All patients received “FB2” reduced-intensity conditioning with fludarabine30 mg/m² per day for 4 days, and intravenous busulfan 130 mg/m₂ per day for 2 days.

Patients in the experimental arm received cyclophosphamide 50 mg/kg per day on days 3 and 4 after transplant. Patients in the control group received ATG 2.5 mg/kg per day on days 3 and 2 prior to transplant.

All patients also received cyclosporine A, and those who had unrelated donors also received mycophenolate mofetil. In all, 39% of patients received cells from matched sibling donors, and 61% received cells from matched unrelated donors.
 

No significant differences seen

At 12 months of follow-up, there was no significant difference between the trial arms in the primary endpoint of GRFS, a composite of grade 3-4 acute GVHD, chronic GVHD requiring systemic treatment, relapse, or death. The rates of GRFS were 52.2% with PTCy vs. 45% with ATG.

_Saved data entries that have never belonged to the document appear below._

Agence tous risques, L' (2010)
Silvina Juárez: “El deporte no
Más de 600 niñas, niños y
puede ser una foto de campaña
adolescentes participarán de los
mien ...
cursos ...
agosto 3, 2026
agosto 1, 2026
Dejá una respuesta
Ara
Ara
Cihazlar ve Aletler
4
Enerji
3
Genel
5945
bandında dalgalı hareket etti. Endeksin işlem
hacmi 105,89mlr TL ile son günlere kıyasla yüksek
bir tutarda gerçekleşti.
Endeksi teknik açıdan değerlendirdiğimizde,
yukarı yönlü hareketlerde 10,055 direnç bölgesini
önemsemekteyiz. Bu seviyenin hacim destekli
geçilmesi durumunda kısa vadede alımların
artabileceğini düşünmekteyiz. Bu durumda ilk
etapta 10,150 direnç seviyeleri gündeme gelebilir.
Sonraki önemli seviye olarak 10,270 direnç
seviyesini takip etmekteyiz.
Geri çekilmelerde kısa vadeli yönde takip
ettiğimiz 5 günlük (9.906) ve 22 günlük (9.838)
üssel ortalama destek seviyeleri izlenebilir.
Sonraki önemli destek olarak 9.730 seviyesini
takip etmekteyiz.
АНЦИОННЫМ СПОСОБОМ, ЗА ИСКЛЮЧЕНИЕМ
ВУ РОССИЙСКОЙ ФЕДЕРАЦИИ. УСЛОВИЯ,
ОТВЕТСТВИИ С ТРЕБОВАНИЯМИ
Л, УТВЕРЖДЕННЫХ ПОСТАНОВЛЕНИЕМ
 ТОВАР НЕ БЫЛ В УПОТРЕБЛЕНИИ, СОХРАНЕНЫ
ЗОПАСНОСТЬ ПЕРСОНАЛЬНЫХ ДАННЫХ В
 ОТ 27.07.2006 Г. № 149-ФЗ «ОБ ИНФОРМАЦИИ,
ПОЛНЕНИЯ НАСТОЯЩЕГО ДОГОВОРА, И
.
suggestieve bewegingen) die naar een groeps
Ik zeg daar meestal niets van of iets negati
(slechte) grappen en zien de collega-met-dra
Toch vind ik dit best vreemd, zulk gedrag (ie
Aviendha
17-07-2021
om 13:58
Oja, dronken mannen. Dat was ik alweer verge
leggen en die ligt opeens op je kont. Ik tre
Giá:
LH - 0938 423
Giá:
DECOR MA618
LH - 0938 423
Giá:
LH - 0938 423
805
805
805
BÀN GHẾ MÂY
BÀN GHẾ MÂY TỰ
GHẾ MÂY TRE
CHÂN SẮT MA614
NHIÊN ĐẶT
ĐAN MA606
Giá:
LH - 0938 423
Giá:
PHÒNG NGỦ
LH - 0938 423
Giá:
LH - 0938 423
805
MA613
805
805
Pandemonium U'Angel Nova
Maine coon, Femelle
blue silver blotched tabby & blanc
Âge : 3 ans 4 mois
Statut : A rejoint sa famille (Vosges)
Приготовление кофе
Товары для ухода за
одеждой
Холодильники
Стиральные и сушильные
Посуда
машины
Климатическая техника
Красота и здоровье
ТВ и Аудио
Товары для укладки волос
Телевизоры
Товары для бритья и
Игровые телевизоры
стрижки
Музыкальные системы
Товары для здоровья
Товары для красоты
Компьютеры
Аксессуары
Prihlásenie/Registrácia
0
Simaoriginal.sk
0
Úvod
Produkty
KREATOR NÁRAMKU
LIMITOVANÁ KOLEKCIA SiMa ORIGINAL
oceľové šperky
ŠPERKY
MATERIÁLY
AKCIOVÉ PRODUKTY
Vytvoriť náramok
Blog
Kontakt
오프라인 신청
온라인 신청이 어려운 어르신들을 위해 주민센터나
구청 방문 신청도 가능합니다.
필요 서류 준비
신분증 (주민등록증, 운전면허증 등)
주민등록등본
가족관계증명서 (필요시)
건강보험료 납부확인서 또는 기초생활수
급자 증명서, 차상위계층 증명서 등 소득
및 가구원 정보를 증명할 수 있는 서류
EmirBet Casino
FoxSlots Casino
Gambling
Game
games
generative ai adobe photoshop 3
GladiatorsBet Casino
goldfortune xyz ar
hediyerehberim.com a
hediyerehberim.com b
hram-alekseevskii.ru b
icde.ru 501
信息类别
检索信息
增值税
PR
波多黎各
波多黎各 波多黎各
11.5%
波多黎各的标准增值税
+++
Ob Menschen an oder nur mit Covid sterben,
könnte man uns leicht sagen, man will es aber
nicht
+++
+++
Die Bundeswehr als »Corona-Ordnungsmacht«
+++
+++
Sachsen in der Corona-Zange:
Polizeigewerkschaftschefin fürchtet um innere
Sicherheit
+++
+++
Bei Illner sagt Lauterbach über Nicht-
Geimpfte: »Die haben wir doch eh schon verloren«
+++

Rates of disease-free survival were 68.5% with PTCy and 67.1% with ATG. The respective 12-month overall survival rates were 78.9% and 80.4%, respectively. The differences were not statistically significant.

The incidence of relapse at 1 year was 22.1% in the ATG group vs. 17.6% in the PTCy group. Respective nonrelapse mortality rates were 10.8% for the ATG group and 14% for the PTCy group. Neither difference was statistically significant.

There were also no significant between-group differences in the incidence at 12-month follow-up of either acute GVHD (34.9% PTCy arm vs. 24.3% ATG arm for grades II-IV combined, and 9.3% PTCy vs. 2.7% ATG for grades III or IV) or chronic GVHD (30.2% ATG vs. 26% PTCy).

The safety analysis showed no significant between-group differences in selected adverse events, including Epstein-Barr viral reactivation, cytomegalovirus reactivation, cardiac adverse events, or hemorrhagic cystitis.

The study was supported by Hospitals of Paris. Dr. Brissot and Dr. DeFilipp have disclosed no relevant financial relationships.

A version of this article first appeared on Medscape.com.